Academic looks at protest vs. partnership on campuses

Maria Servold

On the day University of Missouri President Timothy Wolfe resigned in response to a serious of student protests, complaints, and strikes, I was set to teach two journalism classes.

As I prepared for the first class, I printed copies of news reports about the events taking place at Mizzou and planned to let my students spend some of their class periods discussing the First Amendment — particularly the freedoms of speech and of the press.

Looking back, I realize how grateful I should be that my mature, curious students were able to have a thought-provoking and, at times, heated debate that day about freedom of speech, the press, race, and the future of higher education in the United States.

My role that day (and every day I teach) was not to preach, point, or persuade — it was to inform, guide and encourage. The real magic in my classes that day didn’t come from me, but rather, from my students, after we read through several news reports and reviewed rights of the press.

I am blessed to have students who are not afraid of ideas and who respect their peers enough that they will neither shout racial epithets nor refuse to discuss another’s opposing opinion. Both of those actions, driven by fear, have no place on a college campus, where a spirit of partnership should reign.

This spirit of working together toward a common goal, seeking knowledge together for the benefit of all, and the pursuit of the true good, rather than the merely comfortable — that is what makes university life special, and the protests at Mizzou were a distortion of this goal.
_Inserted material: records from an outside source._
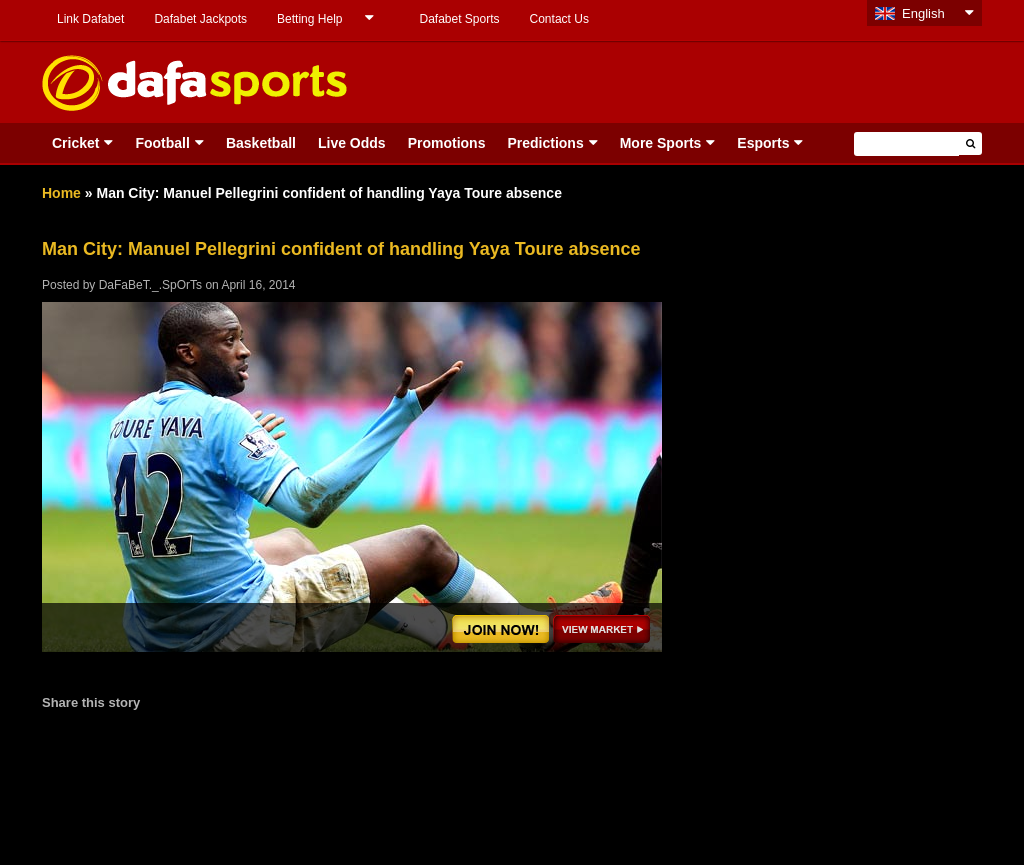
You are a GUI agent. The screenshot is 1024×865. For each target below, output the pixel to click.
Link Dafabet (90, 19)
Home (61, 193)
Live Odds (352, 143)
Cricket (75, 143)
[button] (970, 143)
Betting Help (309, 19)
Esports (763, 143)
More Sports (661, 143)
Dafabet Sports (459, 19)
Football (162, 143)
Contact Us (559, 19)
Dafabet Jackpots (200, 19)
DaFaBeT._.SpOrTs (150, 285)
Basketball (261, 143)
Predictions (545, 143)
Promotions (447, 143)
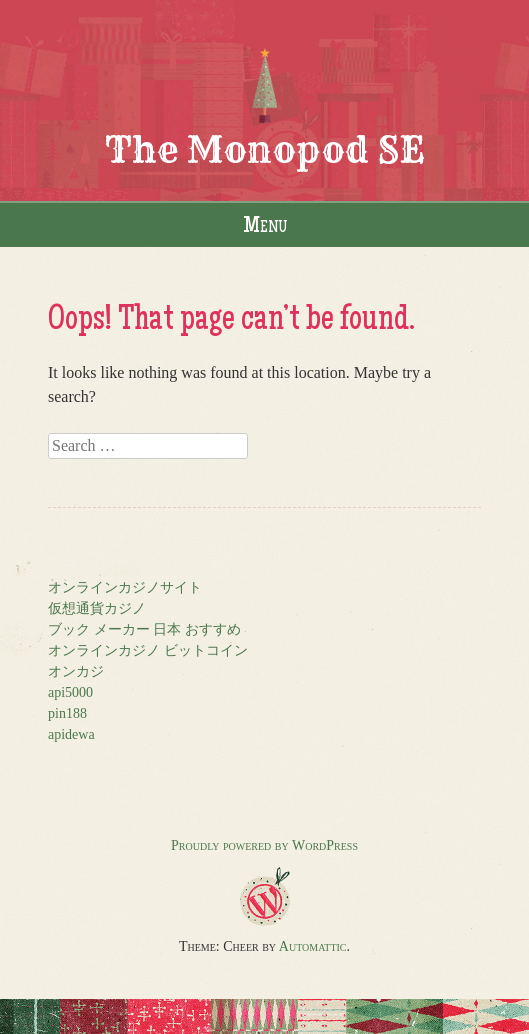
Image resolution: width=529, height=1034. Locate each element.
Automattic (313, 946)
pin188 (67, 713)
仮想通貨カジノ (97, 608)
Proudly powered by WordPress (264, 845)
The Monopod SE (265, 149)
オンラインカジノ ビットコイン (148, 650)
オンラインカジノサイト (125, 587)
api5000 (70, 692)
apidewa (71, 734)
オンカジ (76, 671)
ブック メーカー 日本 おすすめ (144, 629)
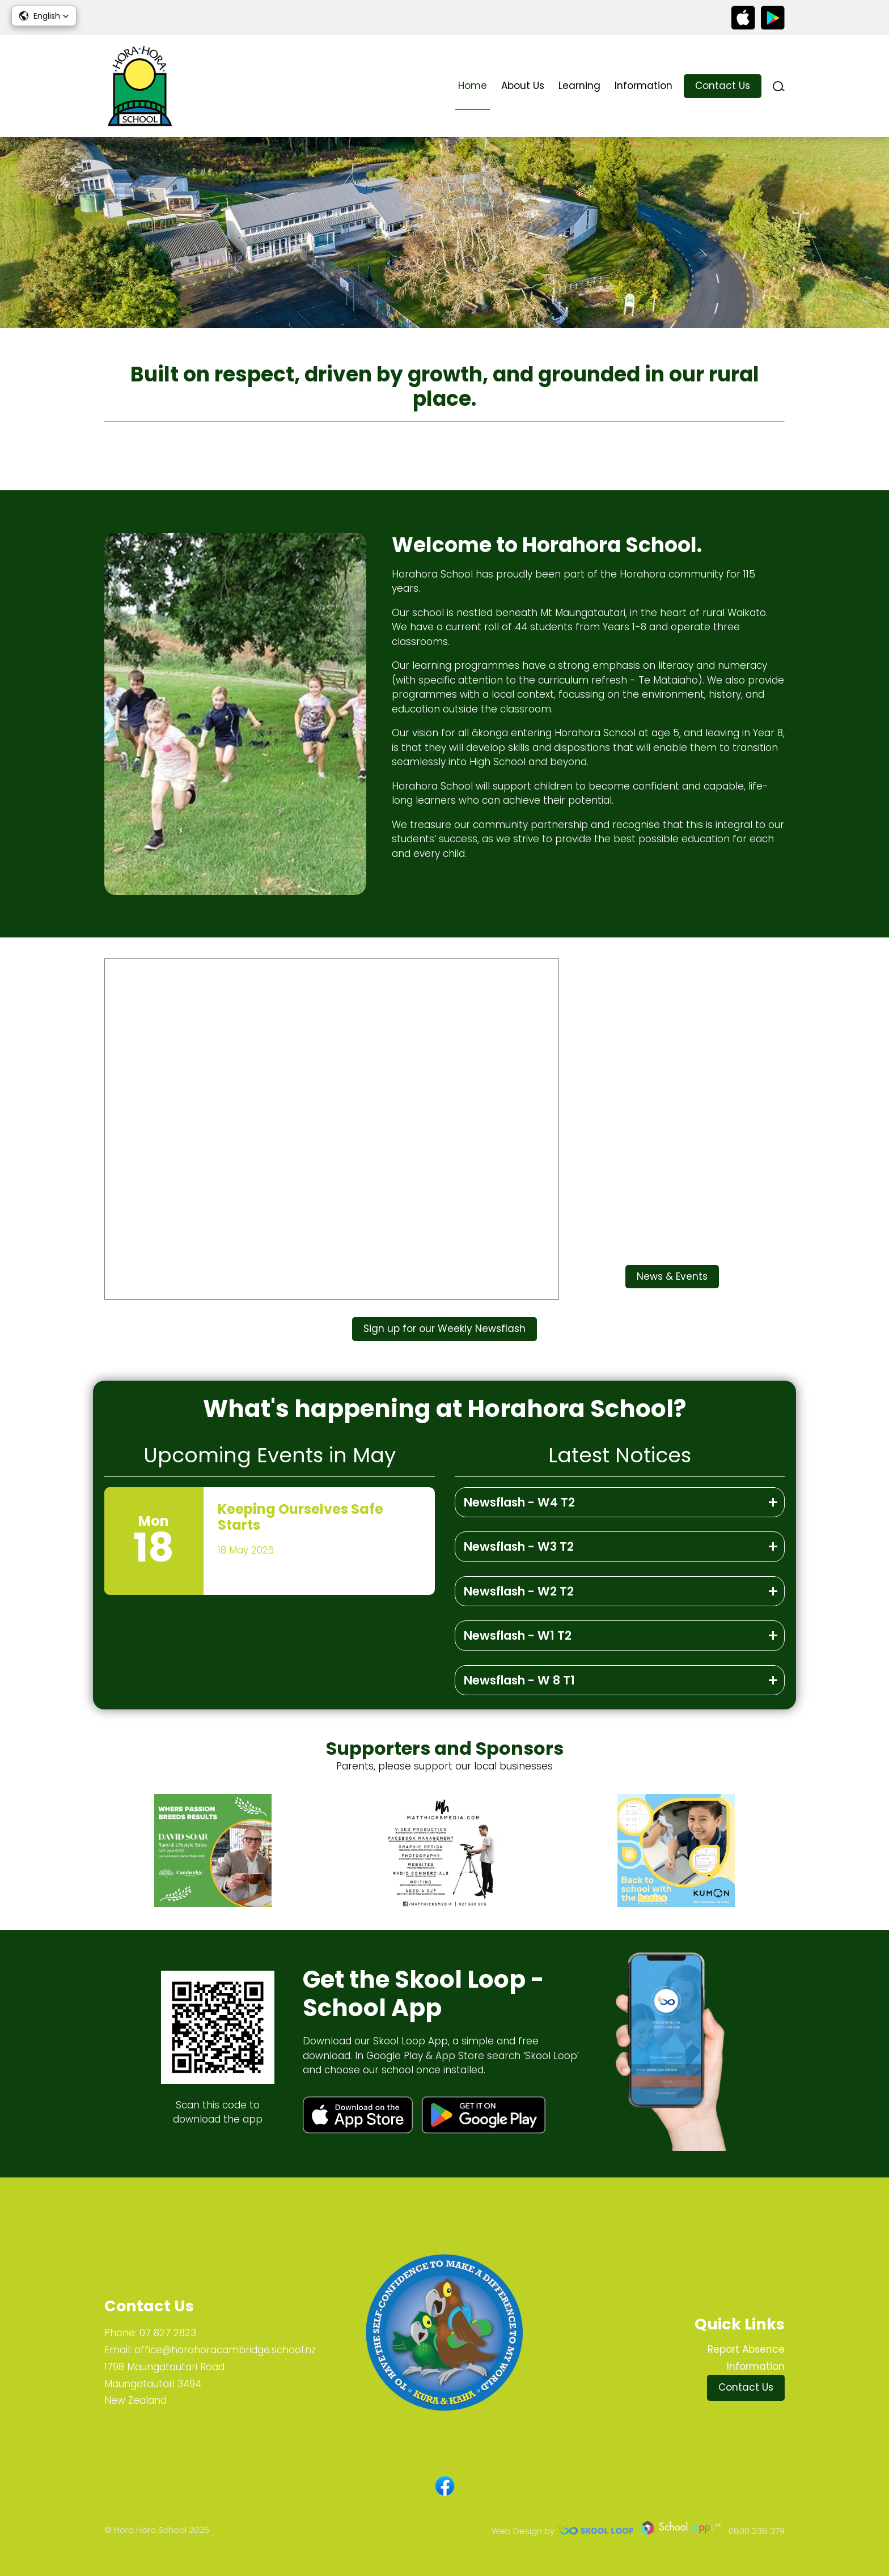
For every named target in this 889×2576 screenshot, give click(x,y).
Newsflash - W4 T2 (519, 1502)
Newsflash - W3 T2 (519, 1546)
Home (472, 85)
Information (643, 85)
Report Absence (746, 2349)
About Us (522, 85)
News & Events (672, 1276)
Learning (579, 85)
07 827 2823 (167, 2333)
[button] (44, 16)
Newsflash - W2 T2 (519, 1591)
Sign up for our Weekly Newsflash (444, 1328)
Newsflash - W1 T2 (518, 1635)
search (779, 86)
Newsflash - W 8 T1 (519, 1680)
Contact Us (722, 85)
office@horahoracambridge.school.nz (225, 2350)
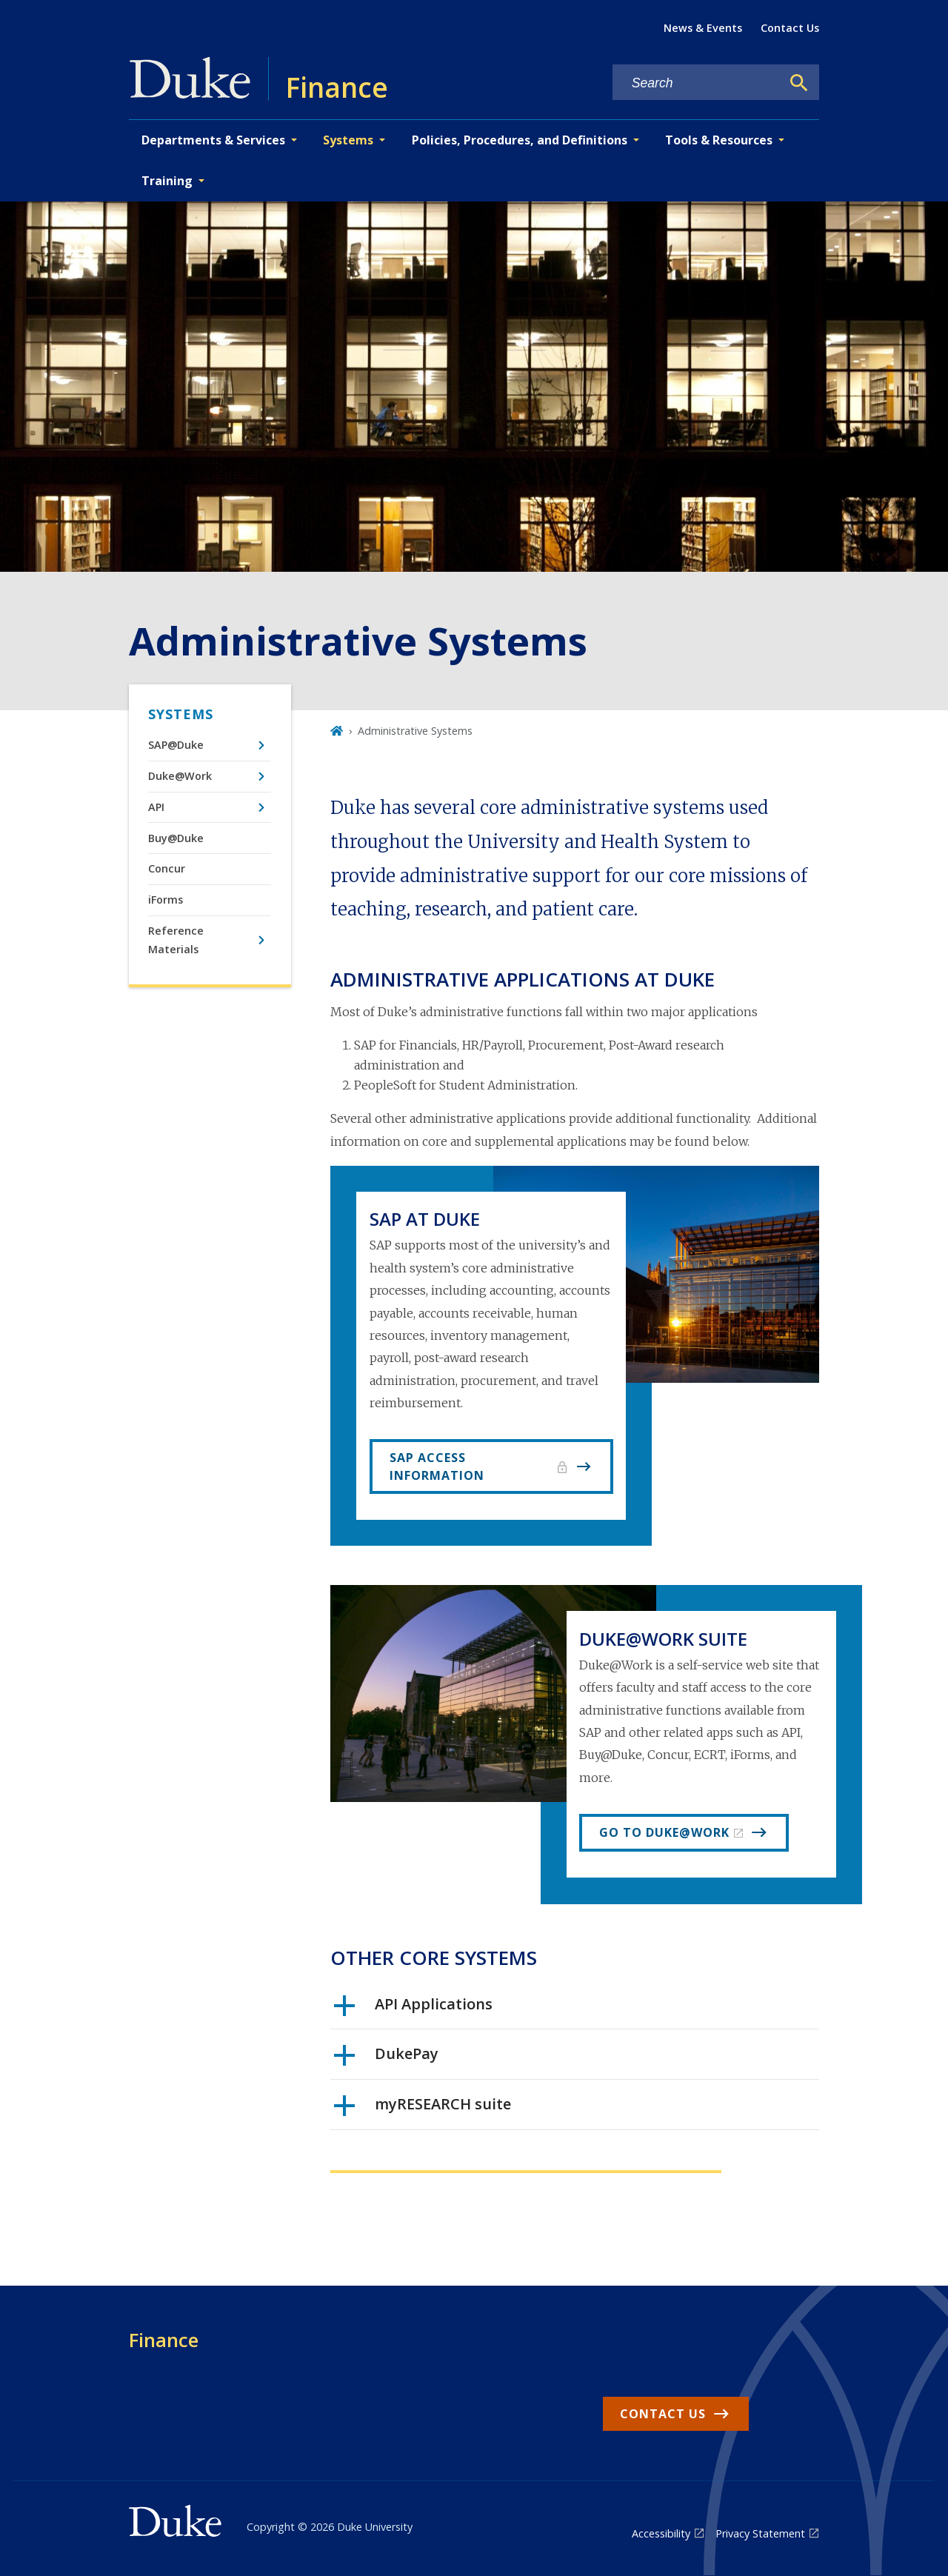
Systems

The students at Yale University who berated a professor for encouraging, of all things, measured thought and maturity about Halloween costumes, and those at Mizzou who rejected a photographer’s defense of the very Constitutional principles that gave them their freedom to hold signs and shout are an embarrassment to those students who take their education seriously. Let us hope that there are plenty of college students who respect themselves and their peers enough to be able to discuss big ideas without finding every opportunity to turn those ideas into weapons, as the protesters are wont to do.

There are several beacons of hope on this count: the recently formed Princeton Open Campus Coalition is one example. Its Facebook page states: “Protecting diversity of thought and the right of all students to advance their academic and personal convictions in a manner free from intimidation.” Let us hope that the group succeeds in promoting liberty.

As for the professors who spend days and weeks trying to find the best way to develop the minds of our college students, our best bet is to show them the respect all human beings deserve. We should especially encourage the free discussion of big, sometimes uncomfortable ideas and, by allowing students to wrestle with these concepts in one of the safest of all safe places, the American university classroom, develop the next generation of great thinkers.

During the heat of the Mizzou protests, one of my students asked: “What ever happened to: ‘Sticks and stones may break my bones, but words will never hurt me?’ ”

If only student protesters would meditate on that old adage, they may find that it becomes a stronger, better mantra than many other “hashtag-worthy” phrases they scrawl on protest signs. Then, perhaps, we could start having real discussions about big ideas and find ways to improve the lives of all Americans.

Maria Servold is the assistant director of the Dow Journalism Program at Hillsdale College.